EXTRACTED INFORMATION:
__________

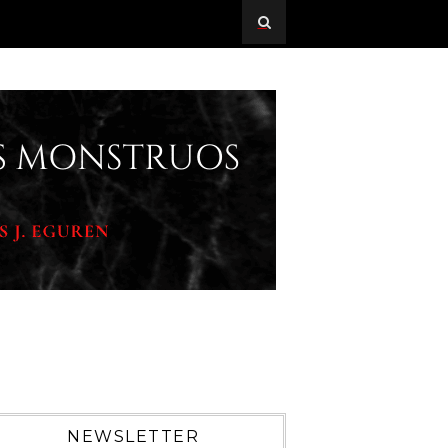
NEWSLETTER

__________

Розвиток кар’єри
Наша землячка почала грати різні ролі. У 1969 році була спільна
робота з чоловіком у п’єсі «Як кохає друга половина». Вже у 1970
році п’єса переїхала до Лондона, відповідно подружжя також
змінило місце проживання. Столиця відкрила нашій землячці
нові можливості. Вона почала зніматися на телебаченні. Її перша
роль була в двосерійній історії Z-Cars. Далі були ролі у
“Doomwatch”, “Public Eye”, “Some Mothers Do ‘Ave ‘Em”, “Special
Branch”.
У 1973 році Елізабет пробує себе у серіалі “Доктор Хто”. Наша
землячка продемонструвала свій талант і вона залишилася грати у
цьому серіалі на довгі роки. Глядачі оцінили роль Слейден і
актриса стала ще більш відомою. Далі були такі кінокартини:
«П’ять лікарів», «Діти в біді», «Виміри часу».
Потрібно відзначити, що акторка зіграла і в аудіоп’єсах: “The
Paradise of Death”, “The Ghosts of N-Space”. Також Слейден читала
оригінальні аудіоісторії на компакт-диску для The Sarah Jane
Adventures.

__________

ASSIGNMENT:
Please write out, exactly as they appear above, only the lines in the stretch from the line with "нові можливості. Вона" through the line with "У 1973 році".

COMPLETED TASK:
нові можливості. Вона почала зніматися на телебаченні. Її перша
роль була в двосерійній історії Z-Cars. Далі були ролі у
“Doomwatch”, “Public Eye”, “Some Mothers Do ‘Ave ‘Em”, “Special
Branch”.
У 1973 році Елізабет пробує себе у серіалі “Доктор Хто”. Наша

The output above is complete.